Gold prices remained depressed during the auctions. The Brits received about $275 per ounce on average.

Almost immediately after the sale, the price of gold started to rise.

By the summer of 2002, gold was over $300 per ounce. It was over $400 in 2003… then $500 in 2005. Gold cracked $1,000 in 2009. And it’s $1,350 today.

The British government literally sold most of its gold reserves at the bottom of the market. In retrospect the decision looked completely short-sighted and idiotic.

And taxpayers were rightfully furious.

But as infamously terrible as Britain’s decision was, we’ve been seeing even dumber financial decision-making lately in the private sector.

Case in point: General Electric.

The company founded by Thomas Edison (with a little help from his friend JP Morgan) was long one of the world’s most admired firms.

But its fortunes have been falling.

Last year GE lost more than $6 billion. The year before, the company had negative operating cash flow, meaning GE’s core business was losing money. The year before it lost another $6 billion.

And the company accumulated a whopping $100 billion in debt along the way.

Yet over this same period, GE spent an astonishing $50 BILLION of shareholders’ money to buy back its own stock.

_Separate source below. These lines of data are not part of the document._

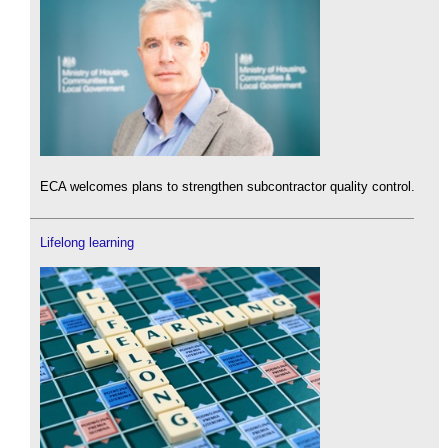
ECA welcomes plans to strengthen subcontractor quality control.
Lifelong learning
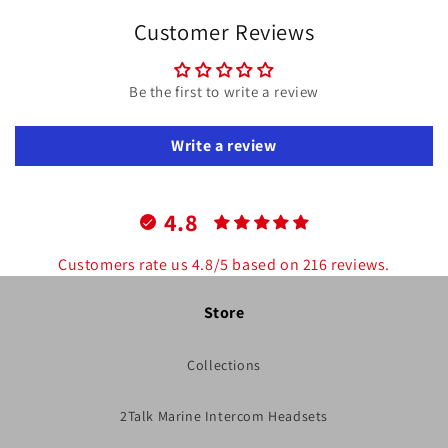
Customer Reviews
Be the first to write a review
Write a review
4.8
Customers rate us 4.8/5 based on 216 reviews.
Store
Collections
2Talk Marine Intercom Headsets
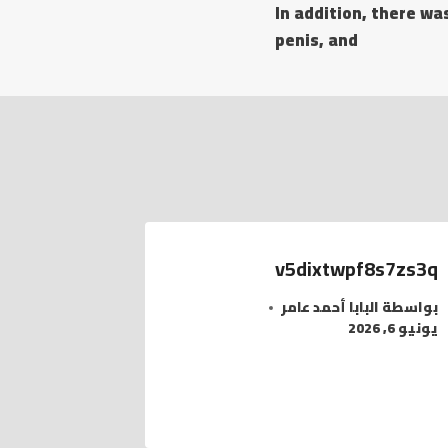
In addition, there wa
penis, and
v5dixtwpf8s7zs3q
البابا أحمد عامر
بواسطة
يونيو 6, 2026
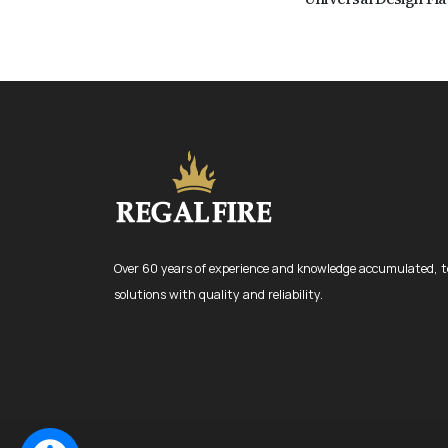
Over 60 years of experience and knowledge accumulated, t
solutions with quality and reliability.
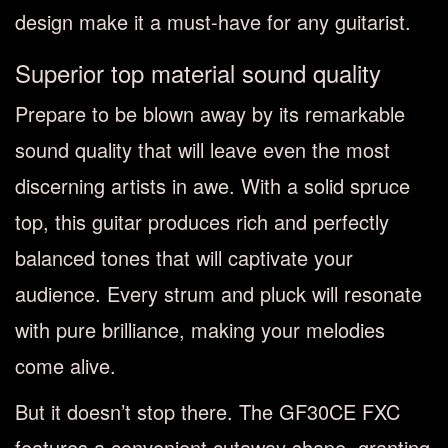
design make it a must-have for any guitarist.
Superior top material sound quality
Prepare to be blown away by its remarkable
sound quality that will leave even the most
discerning artists in awe. With a solid spruce
top, this guitar produces rich and perfectly
balanced tones that will captivate your
audience. Every strum and pluck will resonate
with pure brilliance, making your melodies
come alive.
But it doesn’t stop there. The GF30CE FXC
features a convenient cutaway shape, granting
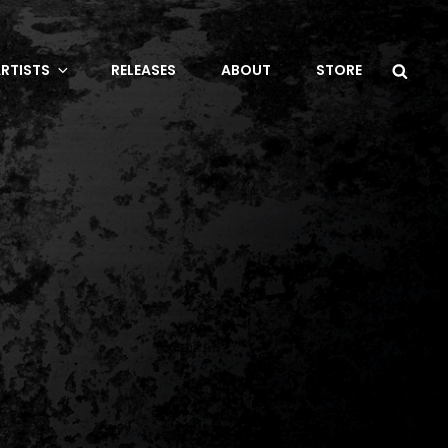
Sea
RTISTS
RELEASES
ABOUT
STORE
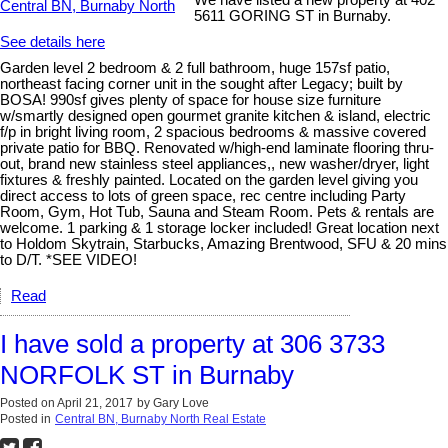
We have listed a new property at 402
5611 GORING ST in Burnaby.
See details here
Garden level 2 bedroom & 2 full bathroom, huge 157sf patio,
northeast facing corner unit in the sought after Legacy; built by
BOSA! 990sf gives plenty of space for house size furniture
w/smartly designed open gourmet granite kitchen & island, electric
f/p in bright living room, 2 spacious bedrooms & massive covered
private patio for BBQ. Renovated w/high-end laminate flooring thru-
out, brand new stainless steel appliances,, new washer/dryer, light
fixtures & freshly painted. Located on the garden level giving you
direct access to lots of green space, rec centre including Party
Room, Gym, Hot Tub, Sauna and Steam Room. Pets & rentals are
welcome. 1 parking & 1 storage locker included! Great location next
to Holdom Skytrain, Starbucks, Amazing Brentwood, SFU & 20 mins
to D/T. *SEE VIDEO!
Read
I have sold a property at 306 3733
NORFOLK ST in Burnaby
Posted on
April 21, 2017
by
Gary Love
Posted in
Central BN, Burnaby North Real Estate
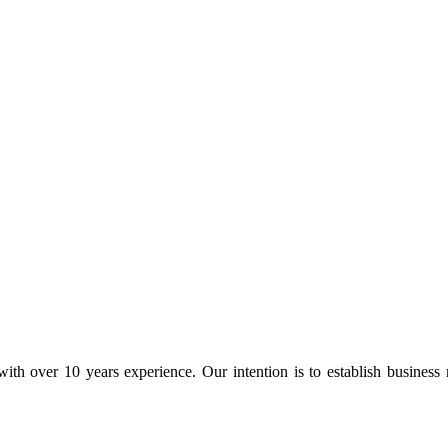
ith over 10 years experience. Our intention is to establish business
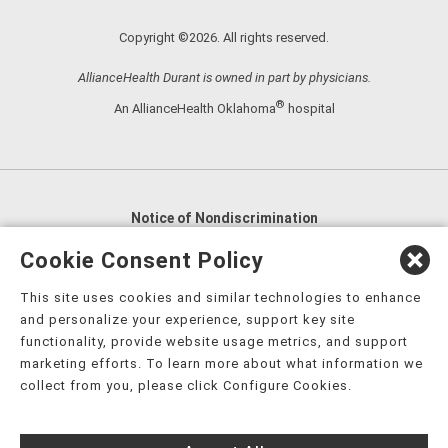
Copyright ©2026. All rights reserved.
AllianceHealth Durant is owned in part by physicians.
®
An AllianceHealth Oklahoma
hospital
Notice of Nondiscrimination
English
,
አማርኛ
,
العربية
,
বাংলা
,
ျမန္မာဘာသာ
,
Cookie Consent Policy
tsalagi gawonihisdi
,
繁體中文
,
Chahta
,
Oroomiffa
,
This site uses cookies and similar technologies to enhance
Nederlands
,
Français
,
Kreyòl Ayisyen
,
Deutsch
,
ગુજરાતી
,
and personalize your experience, support key site
हिंदी
,
Hmoob
,
Igbo asusu
,
Ilokano
,
Italiano
,
日本語
,
functionality, provide website usage metrics, and support
marketing efforts. To learn more about what information we
한국어
,
Ɓàsɔ́ɔ̀‑wùɖù‑po‑nyɔ̀
,
ພາສາລາວ
,
Kajin Ṃajōḷ
,
ខ្មែរ
,
collect from you, please click Configure Cookies.
Diné Bizaad
,
नेपाली
,
Deitsch
,
فارسی
,
Polski
,
Português
,
ਪੰਜਾਬੀ
,
Română
,
Русский
,
Gagana fa'a Sāmoa
,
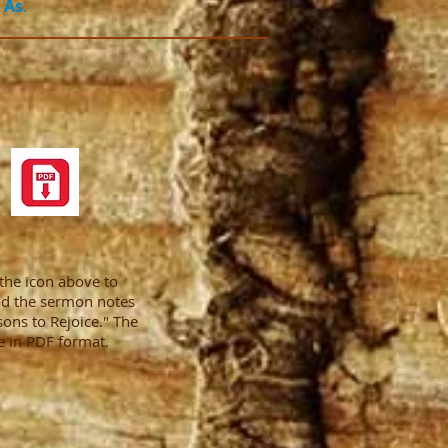
 As
.
 the icon above to
d the sermon notes
sons to Rejoice." The
e in PDF format.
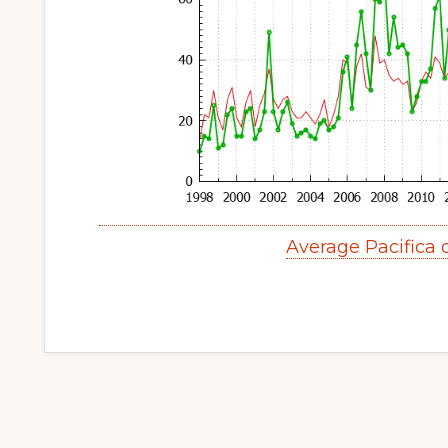
Average Pacifica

Buybacks have two key effects:

1) Share buybacks artificially inflate a company’s stock price.

Over the long-term, share prices (in theory) rise and fall based on a company’s performance. Shares of healthy, profitable companies do well. Shares of poorly performing businesses will fall.

But in the short-term, share prices are all about supply and demand. If there’s a sudden surge in people who want to buy a stock, the price goes up.

So naturally when GE executives spent $50 billion worth of company money buying GE shares, the price of GE stock increased.

This increase in share price wasn’t because GE was performing well as a business.

2) Share buybacks artificially increase a company’s earnings

One of the primary metrics used to assess a company’s financial performance is its Earnings Per Share (EPS).

This is an easy calculation– the amount of profit a company earns divided by the total number of shares.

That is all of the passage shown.